Artikel von Liudmila Kotlyarova / B.Z

 

 

Der russische Präsident Wladimir Putin (links) begrüßt seinen türkischen Amtskollegen Recep Tayyip Erdogan nach dessen Ankunft in Russland. © Alexei Nikolsky/Pool Sputnik Kremlin/AP/dpa

 

Die Türkei war lange ein „freundlicher“ Staat für Russland. Sie hatte keine Sanktionen gegen ihren Partner erlassen trotz der russischen Invasion in der Ukraine. Vielmehr umging sie offenbar die Sanktionen anderer Länder. Das gute Verhältnis zwischen den Präsidenten Wladimir Putin und Recep Tayyip Erdogan schien trotz unterschiedlicher geopolitischer Interessen ungetrübt zu sein.

Jetzt sind die Handelsbeziehungen Russlands mit der Türkei erstmals gefährdet. Türkische Banken weigern sich seit kurzer Zeit, mit russischen Banken zusammenzuarbeiten, berichtet die russische Geschäftszeitung Kommersant am Mittwoch unter Berufung auf Quellen aus dem Finanzmarkt und Teilnehmer des Außenhandels.

Türkische Finanzinstitute unterbrechen demnach ihre Korrespondenzbeziehungen mit Russland und lehnen viele Zahlungen ab, ohne den Vertrag formell zu kündigen. Einem Gesprächspartner der Zeitung zufolge gibt es einige Ausnahmen, zum Beispiel für die Tochtergesellschaften ausländischer Banken in Russland. Eine andere Quelle merkte an, dass die Schwierigkeiten schon seit dem vergangenen Sommer bestünden. Ende 2023 habe sich die Situation jedoch erschwert und fast alle Banken in der Türkei erfasst, nachdem US-Präsident Joe Biden am 22. Dezember einen entsprechenden Erlass über Sekundärsanktionen unterzeichnet hatte.
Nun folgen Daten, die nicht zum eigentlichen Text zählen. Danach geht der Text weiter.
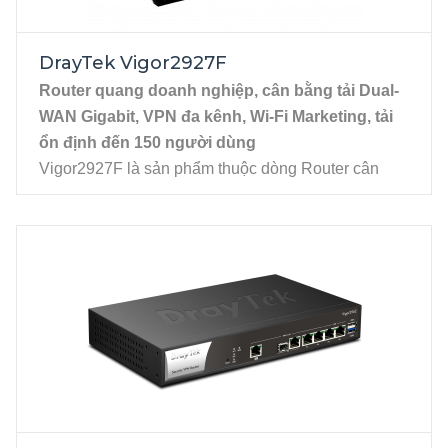
2 WAN, gồm WAN 1 slot SFP và WAN 2
chuyển đổi từ LAN 4 hoặc USB kết nối 3G/4G.
DrayTek Vigor2927F
4 LAN Gigabit Ethernet, RJ45.
Router quang doanh nghiệp, cân bằng tải Dual-
WAN Gigabit, VPN đa kênh, Wi-Fi Marketing, tải
ổn định đến 150 người dùng
Vigor2927F là sản phẩm thuộc dòng Router cân
bằng tải Dual-WAN Vigor2927 series với thiết kế
đáp ứng nhu cầu doanh nghiệp cần một giải pháp
mạng mạnh mẽ, bảo mật và linh hoạt, chịu tải đến
150 user.
Vigor2927F có các tính năng mạnh mẽ tương tự
Vigor2927, nhưng điểm khác biệt là cổng WAN1
thuần hỗ trợ kết nối quang SFP, cho phép kết nối
trực tiếp đường cáp quang công nghệ AON mà
không cần dùng đến thiết bị chuyển đổi quang điện
(converter).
Die Nurol-Bank, die früher mit mehr als 40 russischen Kreditinstituten kooperierte, sowie die Emlak-Bank gehören zu den größten türkischen Banken, die nach den Informationen der Zeitung nicht mehr mit den russischen Kreditinstituten zusammenarbeiten wollen. Die Korrespondenzkonten der russischen Banken in der Türkei wurden in Lira, Dollar und anderen Währungen eröffnet – einige Banken akzeptierten sogar Zahlungen in Rubel. „Die Banken brechen die Beziehungen auf Druck der USA ab. Und das nicht nur in der Türkei, sondern zum Beispiel auch in China“, betont einer der Gesprächspartner von Kommersant. Der Leiter eines Logistikunternehmens merkte seinerseits an, dass es in China nur noch Einzelfälle gebe, im Falle der Türkei gebe es das Problem schon länger.
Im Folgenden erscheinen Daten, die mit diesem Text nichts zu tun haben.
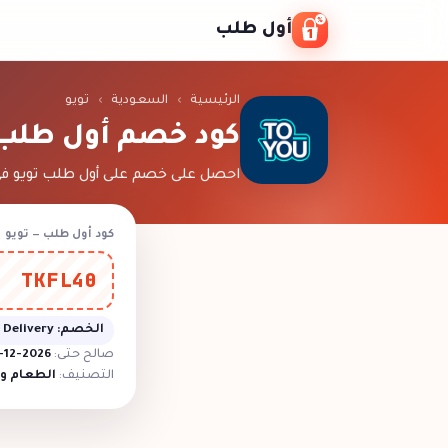
Skip to conten
أول طلب
الرئيسية
›
السعودية
›
تويو
كود خصم أول طلب
احصل على خصم على أول طلب تويو في 
كود أول طلب — تويو
TKFL40
الخصم:
 Delivery
صالح حتى:
2026-12-31T00:00:00.000Z
التصنيف:
الطعام و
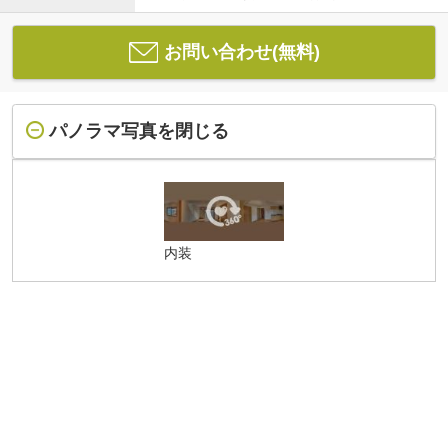
お問い合わせ(無料)
パノラマ写真を閉じる
内装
Der Geldtransfer mit Russland sei zum Erliegen gekommen, schreibt auch die türkische Zeitung Ekonimim unter Verweis auf eigene Quellen. Im Export komme es bereits zu gravierenden Störungen. Die Probleme bei Geldüberweisungen aus Russland würden seit Dezember zunehmen, und die Banken hätten begonnen, Transaktionen, die sie zuvor akzeptiert hatten, mit dem Hinweis auf „verbotene Produkte“ abzulehnen, heißt es. Es werde nun eine dringende Lösung für die Fortsetzung des Handels erwartet. Der türkischen Zeitung zufolge wurde die Frage der Transaktionen mit Russland während des Besuchs von US-Außenminister Anthony Blinken in der Türkei Anfang Januar angesprochen. Blinken habe dabei betont, wie wichtig es sei, „die Umgehung von Sanktionen und die Exportkontrollen anzugehen“.
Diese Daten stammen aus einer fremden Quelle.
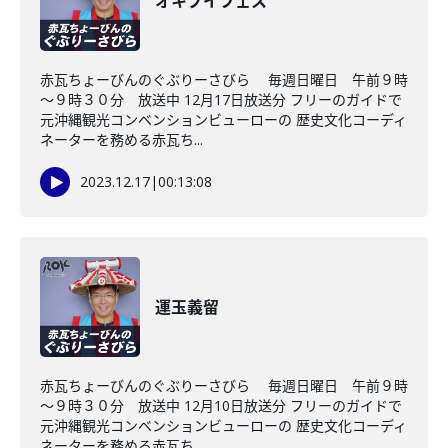
オキブイフェス
赤瓦ちょーびんのぐぶりーさびら 毎週日曜日 午前９時
～９時３０分 放送中 12月17日放送分 フリーのガイドで
元沖縄観光コンベンションビューローの 歴史文化コーディ
ネーターを務める赤瓦ち...
2023.12.17
|
00:13:08
運玉義留
赤瓦ちょーびんのぐぶりーさびら 毎週日曜日 午前９時
～９時３０分 放送中 12月10日放送分 フリーのガイドで
元沖縄観光コンベンションビューローの 歴史文化コーディ
ネーターを務める赤瓦ち...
Die Exporte aus der Türkei nach Russland waren im vergangenen Jahr stark um 23,2 Prozent von 7,6 auf 9,4 Milliarden US-Dollar gestiegen, verweist Economim auf die Statistiken der Türkei. Vor allem Produkte der chemischen Industrie, der Automobilindustrie, Obst und Elektronik wurden exportiert. Das Problem mit den Transaktionen wurde auch von der Türkischen Exporteursversammlung (TIM) erkannt.

Die Schwierigkeiten hätten seit Ende Dezember aufgrund von Audits und Inspektionen durch die Behörden zugenommen, erklärte die TIM. „Aber ich denke, dass sich die Situation nach Januar verbessern wird“, zitierte die Nachrichtenagentur Reuters den Verbandschef Mustafa Gültepe. Bereits im März 2023 hatte die Berliner Zeitung über ähnliche Probleme beim Transit von Sanktionswaren über die Türkei nach Russland berichtet. Damals hatten die türkischen Zollbehörden die Exporte von umstrittenen Waren nach Russland blockiert. Die Entscheidung galt nur vorübergehend, denn schon Monate später nahm der Handel zwischen Russland und der Türkei wieder zu.